Excerpts from a dataset:
☆ ☆ ☆

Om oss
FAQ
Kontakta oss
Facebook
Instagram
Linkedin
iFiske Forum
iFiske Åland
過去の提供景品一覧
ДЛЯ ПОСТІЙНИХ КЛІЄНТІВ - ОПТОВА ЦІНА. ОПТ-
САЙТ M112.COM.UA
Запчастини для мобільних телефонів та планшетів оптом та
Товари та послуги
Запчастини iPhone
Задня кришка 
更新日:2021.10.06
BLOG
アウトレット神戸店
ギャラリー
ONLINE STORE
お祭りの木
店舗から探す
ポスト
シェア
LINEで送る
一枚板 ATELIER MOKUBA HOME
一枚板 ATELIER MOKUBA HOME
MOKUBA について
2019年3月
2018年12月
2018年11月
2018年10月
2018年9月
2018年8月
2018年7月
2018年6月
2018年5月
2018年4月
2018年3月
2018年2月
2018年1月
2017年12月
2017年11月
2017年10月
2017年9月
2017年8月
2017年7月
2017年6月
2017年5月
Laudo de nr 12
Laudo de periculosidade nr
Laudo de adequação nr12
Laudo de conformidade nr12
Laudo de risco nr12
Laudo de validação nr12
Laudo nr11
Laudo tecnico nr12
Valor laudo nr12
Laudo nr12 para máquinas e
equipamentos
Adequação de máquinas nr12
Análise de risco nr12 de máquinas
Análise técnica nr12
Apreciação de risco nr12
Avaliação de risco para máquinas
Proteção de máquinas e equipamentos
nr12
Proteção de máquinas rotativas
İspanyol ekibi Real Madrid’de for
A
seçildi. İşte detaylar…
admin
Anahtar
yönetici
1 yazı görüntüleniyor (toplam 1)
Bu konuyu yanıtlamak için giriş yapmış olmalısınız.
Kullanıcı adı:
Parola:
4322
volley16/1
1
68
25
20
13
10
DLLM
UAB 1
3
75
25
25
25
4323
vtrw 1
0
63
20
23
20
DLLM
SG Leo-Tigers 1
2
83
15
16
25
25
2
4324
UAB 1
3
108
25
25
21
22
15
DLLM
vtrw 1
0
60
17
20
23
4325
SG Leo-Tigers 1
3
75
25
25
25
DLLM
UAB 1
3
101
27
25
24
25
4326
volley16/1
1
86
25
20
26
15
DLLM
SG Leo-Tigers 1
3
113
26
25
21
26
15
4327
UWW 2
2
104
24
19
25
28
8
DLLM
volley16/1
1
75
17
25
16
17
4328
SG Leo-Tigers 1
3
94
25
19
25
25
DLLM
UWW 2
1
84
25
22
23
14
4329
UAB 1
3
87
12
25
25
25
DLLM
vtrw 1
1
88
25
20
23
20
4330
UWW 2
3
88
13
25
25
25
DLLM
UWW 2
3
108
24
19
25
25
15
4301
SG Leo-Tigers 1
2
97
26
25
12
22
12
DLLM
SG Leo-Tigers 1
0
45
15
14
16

☆ ☆ ☆

= WORK INSTRUCTION =
Show each line of the records above containing "Proteção".

= RESPONSE TO THE TASK =
Proteção de máquinas e equipamentos
Proteção de máquinas rotativas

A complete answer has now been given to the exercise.